[Stored items from a collection]
::::::

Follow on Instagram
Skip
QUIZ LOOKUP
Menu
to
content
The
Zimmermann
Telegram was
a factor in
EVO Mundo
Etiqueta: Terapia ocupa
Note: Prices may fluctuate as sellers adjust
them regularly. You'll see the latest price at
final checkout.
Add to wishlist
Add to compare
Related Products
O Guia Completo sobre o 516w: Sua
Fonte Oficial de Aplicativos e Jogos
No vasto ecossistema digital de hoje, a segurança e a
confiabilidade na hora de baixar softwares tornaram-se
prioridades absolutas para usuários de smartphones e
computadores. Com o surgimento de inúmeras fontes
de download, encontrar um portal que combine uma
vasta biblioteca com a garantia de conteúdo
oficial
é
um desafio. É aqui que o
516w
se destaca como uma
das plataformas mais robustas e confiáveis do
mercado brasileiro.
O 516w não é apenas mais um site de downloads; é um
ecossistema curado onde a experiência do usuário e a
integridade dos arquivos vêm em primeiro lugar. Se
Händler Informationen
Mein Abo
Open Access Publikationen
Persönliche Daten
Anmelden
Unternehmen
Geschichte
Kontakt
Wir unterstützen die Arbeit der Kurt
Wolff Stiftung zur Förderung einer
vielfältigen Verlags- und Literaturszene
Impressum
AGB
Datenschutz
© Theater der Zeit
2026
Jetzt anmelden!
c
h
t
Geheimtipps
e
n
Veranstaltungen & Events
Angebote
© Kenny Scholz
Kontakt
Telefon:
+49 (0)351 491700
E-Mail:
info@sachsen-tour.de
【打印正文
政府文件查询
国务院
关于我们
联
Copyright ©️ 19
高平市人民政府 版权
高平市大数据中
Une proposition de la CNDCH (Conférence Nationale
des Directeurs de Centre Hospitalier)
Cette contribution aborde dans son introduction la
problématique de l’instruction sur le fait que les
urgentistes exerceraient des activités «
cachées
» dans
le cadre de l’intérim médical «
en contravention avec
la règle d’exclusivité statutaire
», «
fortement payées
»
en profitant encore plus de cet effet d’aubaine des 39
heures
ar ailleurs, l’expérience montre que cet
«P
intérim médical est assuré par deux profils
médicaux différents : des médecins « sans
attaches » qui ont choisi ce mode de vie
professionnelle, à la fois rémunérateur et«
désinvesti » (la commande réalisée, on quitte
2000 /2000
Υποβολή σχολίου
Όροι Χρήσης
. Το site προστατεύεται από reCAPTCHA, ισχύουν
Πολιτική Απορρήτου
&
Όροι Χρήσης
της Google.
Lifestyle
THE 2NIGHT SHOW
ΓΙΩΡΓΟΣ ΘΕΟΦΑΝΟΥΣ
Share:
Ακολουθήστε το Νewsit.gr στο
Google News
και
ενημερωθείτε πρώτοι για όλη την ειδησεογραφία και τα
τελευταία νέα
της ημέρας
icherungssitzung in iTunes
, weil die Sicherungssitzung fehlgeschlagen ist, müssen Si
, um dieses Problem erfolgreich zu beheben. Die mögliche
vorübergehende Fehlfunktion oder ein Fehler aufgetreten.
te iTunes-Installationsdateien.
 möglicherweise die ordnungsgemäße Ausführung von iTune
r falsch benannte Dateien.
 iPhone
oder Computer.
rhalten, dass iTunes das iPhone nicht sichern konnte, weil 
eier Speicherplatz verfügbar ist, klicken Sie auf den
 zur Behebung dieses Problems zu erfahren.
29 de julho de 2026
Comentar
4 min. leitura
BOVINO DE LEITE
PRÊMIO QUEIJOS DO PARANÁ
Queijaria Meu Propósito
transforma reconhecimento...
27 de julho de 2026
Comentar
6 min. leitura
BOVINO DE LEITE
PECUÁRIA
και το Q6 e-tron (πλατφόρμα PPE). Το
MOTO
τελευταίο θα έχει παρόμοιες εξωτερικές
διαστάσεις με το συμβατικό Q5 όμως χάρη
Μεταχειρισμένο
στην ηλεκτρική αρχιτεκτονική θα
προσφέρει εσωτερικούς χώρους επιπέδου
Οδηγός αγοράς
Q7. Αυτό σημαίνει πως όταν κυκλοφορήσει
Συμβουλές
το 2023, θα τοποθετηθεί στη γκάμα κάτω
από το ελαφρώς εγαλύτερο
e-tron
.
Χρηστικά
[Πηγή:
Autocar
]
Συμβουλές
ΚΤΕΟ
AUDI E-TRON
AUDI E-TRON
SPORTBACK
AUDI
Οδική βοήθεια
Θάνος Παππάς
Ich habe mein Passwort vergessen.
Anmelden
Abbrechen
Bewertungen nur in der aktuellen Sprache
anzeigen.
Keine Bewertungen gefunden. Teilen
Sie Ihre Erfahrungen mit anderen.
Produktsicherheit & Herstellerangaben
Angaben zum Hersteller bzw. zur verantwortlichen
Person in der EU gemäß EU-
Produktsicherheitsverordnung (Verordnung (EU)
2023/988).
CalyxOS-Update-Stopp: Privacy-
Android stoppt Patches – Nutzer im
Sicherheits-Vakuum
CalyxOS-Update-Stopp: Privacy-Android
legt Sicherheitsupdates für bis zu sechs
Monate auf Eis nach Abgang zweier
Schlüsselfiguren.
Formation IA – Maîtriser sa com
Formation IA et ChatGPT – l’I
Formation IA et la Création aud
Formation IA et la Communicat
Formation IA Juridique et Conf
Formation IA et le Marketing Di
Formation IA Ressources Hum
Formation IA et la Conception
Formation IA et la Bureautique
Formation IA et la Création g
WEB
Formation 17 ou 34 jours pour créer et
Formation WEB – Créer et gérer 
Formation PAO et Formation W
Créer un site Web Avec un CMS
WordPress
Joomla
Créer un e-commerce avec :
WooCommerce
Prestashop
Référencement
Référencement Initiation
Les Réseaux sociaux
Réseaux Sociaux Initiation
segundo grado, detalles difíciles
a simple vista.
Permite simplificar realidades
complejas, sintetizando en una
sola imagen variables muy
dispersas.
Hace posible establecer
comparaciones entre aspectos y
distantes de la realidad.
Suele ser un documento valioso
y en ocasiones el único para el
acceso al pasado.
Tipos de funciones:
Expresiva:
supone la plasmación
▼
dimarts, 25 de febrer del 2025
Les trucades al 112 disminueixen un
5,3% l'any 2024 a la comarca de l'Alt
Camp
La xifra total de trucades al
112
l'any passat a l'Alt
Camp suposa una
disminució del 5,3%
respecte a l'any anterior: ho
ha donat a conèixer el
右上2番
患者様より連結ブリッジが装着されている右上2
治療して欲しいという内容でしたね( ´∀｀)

::::::

▸ **Task statement**: Repeat all of the records verbatim, leaving nothing out.

▸ **Completed exercise**:
Follow on Instagram
Skip
QUIZ LOOKUP
Menu
to
content
The
Zimmermann
Telegram was
a factor in
EVO Mundo
Etiqueta: Terapia ocupa
Note: Prices may fluctuate as sellers adjust
them regularly. You'll see the latest price at
final checkout.
Add to wishlist
Add to compare
Related Products
O Guia Completo sobre o 516w: Sua
Fonte Oficial de Aplicativos e Jogos
No vasto ecossistema digital de hoje, a segurança e a
confiabilidade na hora de baixar softwares tornaram-se
prioridades absolutas para usuários de smartphones e
computadores. Com o surgimento de inúmeras fontes
de download, encontrar um portal que combine uma
vasta biblioteca com a garantia de conteúdo
oficial
é
um desafio. É aqui que o
516w
se destaca como uma
das plataformas mais robustas e confiáveis do
mercado brasileiro.
O 516w não é apenas mais um site de downloads; é um
ecossistema curado onde a experiência do usuário e a
integridade dos arquivos vêm em primeiro lugar. Se
Händler Informationen
Mein Abo
Open Access Publikationen
Persönliche Daten
Anmelden
Unternehmen
Geschichte
Kontakt
Wir unterstützen die Arbeit der Kurt
Wolff Stiftung zur Förderung einer
vielfältigen Verlags- und Literaturszene
Impressum
AGB
Datenschutz
© Theater der Zeit
2026
Jetzt anmelden!
c
h
t
Geheimtipps
e
n
Veranstaltungen & Events
Angebote
© Kenny Scholz
Kontakt
Telefon:
+49 (0)351 491700
E-Mail:
info@sachsen-tour.de
【打印正文
政府文件查询
国务院
关于我们
联
Copyright ©️ 19
高平市人民政府 版权
高平市大数据中
Une proposition de la CNDCH (Conférence Nationale
des Directeurs de Centre Hospitalier)
Cette contribution aborde dans son introduction la
problématique de l’instruction sur le fait que les
urgentistes exerceraient des activités «
cachées
» dans
le cadre de l’intérim médical «
en contravention avec
la règle d’exclusivité statutaire
», «
fortement payées
»
en profitant encore plus de cet effet d’aubaine des 39
heures
ar ailleurs, l’expérience montre que cet
«P
intérim médical est assuré par deux profils
médicaux différents : des médecins « sans
attaches » qui ont choisi ce mode de vie
professionnelle, à la fois rémunérateur et«
désinvesti » (la commande réalisée, on quitte
2000 /2000
Υποβολή σχολίου
Όροι Χρήσης
. Το site προστατεύεται από reCAPTCHA, ισχύουν
Πολιτική Απορρήτου
&
Όροι Χρήσης
της Google.
Lifestyle
THE 2NIGHT SHOW
ΓΙΩΡΓΟΣ ΘΕΟΦΑΝΟΥΣ
Share:
Ακολουθήστε το Νewsit.gr στο
Google News
και
ενημερωθείτε πρώτοι για όλη την ειδησεογραφία και τα
τελευταία νέα
της ημέρας
icherungssitzung in iTunes
, weil die Sicherungssitzung fehlgeschlagen ist, müssen Si
, um dieses Problem erfolgreich zu beheben. Die mögliche
vorübergehende Fehlfunktion oder ein Fehler aufgetreten.
te iTunes-Installationsdateien.
 möglicherweise die ordnungsgemäße Ausführung von iTune
r falsch benannte Dateien.
 iPhone
oder Computer.
rhalten, dass iTunes das iPhone nicht sichern konnte, weil 
eier Speicherplatz verfügbar ist, klicken Sie auf den
 zur Behebung dieses Problems zu erfahren.
29 de julho de 2026
Comentar
4 min. leitura
BOVINO DE LEITE
PRÊMIO QUEIJOS DO PARANÁ
Queijaria Meu Propósito
transforma reconhecimento...
27 de julho de 2026
Comentar
6 min. leitura
BOVINO DE LEITE
PECUÁRIA
και το Q6 e-tron (πλατφόρμα PPE). Το
MOTO
τελευταίο θα έχει παρόμοιες εξωτερικές
διαστάσεις με το συμβατικό Q5 όμως χάρη
Μεταχειρισμένο
στην ηλεκτρική αρχιτεκτονική θα
προσφέρει εσωτερικούς χώρους επιπέδου
Οδηγός αγοράς
Q7. Αυτό σημαίνει πως όταν κυκλοφορήσει
Συμβουλές
το 2023, θα τοποθετηθεί στη γκάμα κάτω
από το ελαφρώς εγαλύτερο
e-tron
.
Χρηστικά
[Πηγή:
Autocar
]
Συμβουλές
ΚΤΕΟ
AUDI E-TRON
AUDI E-TRON
SPORTBACK
AUDI
Οδική βοήθεια
Θάνος Παππάς
Ich habe mein Passwort vergessen.
Anmelden
Abbrechen
Bewertungen nur in der aktuellen Sprache
anzeigen.
Keine Bewertungen gefunden. Teilen
Sie Ihre Erfahrungen mit anderen.
Produktsicherheit & Herstellerangaben
Angaben zum Hersteller bzw. zur verantwortlichen
Person in der EU gemäß EU-
Produktsicherheitsverordnung (Verordnung (EU)
2023/988).
CalyxOS-Update-Stopp: Privacy-
Android stoppt Patches – Nutzer im
Sicherheits-Vakuum
CalyxOS-Update-Stopp: Privacy-Android
legt Sicherheitsupdates für bis zu sechs
Monate auf Eis nach Abgang zweier
Schlüsselfiguren.
Formation IA – Maîtriser sa com
Formation IA et ChatGPT – l’I
Formation IA et la Création aud
Formation IA et la Communicat
Formation IA Juridique et Conf
Formation IA et le Marketing Di
Formation IA Ressources Hum
Formation IA et la Conception
Formation IA et la Bureautique
Formation IA et la Création g
WEB
Formation 17 ou 34 jours pour créer et
Formation WEB – Créer et gérer 
Formation PAO et Formation W
Créer un site Web Avec un CMS
WordPress
Joomla
Créer un e-commerce avec :
WooCommerce
Prestashop
Référencement
Référencement Initiation
Les Réseaux sociaux
Réseaux Sociaux Initiation
segundo grado, detalles difíciles
a simple vista.
Permite simplificar realidades
complejas, sintetizando en una
sola imagen variables muy
dispersas.
Hace posible establecer
comparaciones entre aspectos y
distantes de la realidad.
Suele ser un documento valioso
y en ocasiones el único para el
acceso al pasado.
Tipos de funciones:
Expresiva:
supone la plasmación
▼
dimarts, 25 de febrer del 2025
Les trucades al 112 disminueixen un
5,3% l'any 2024 a la comarca de l'Alt
Camp
La xifra total de trucades al
112
l'any passat a l'Alt
Camp suposa una
disminució del 5,3%
respecte a l'any anterior: ho
ha donat a conèixer el
右上2番
患者様より連結ブリッジが装着されている右上2
治療して欲しいという内容でしたね( ´∀｀)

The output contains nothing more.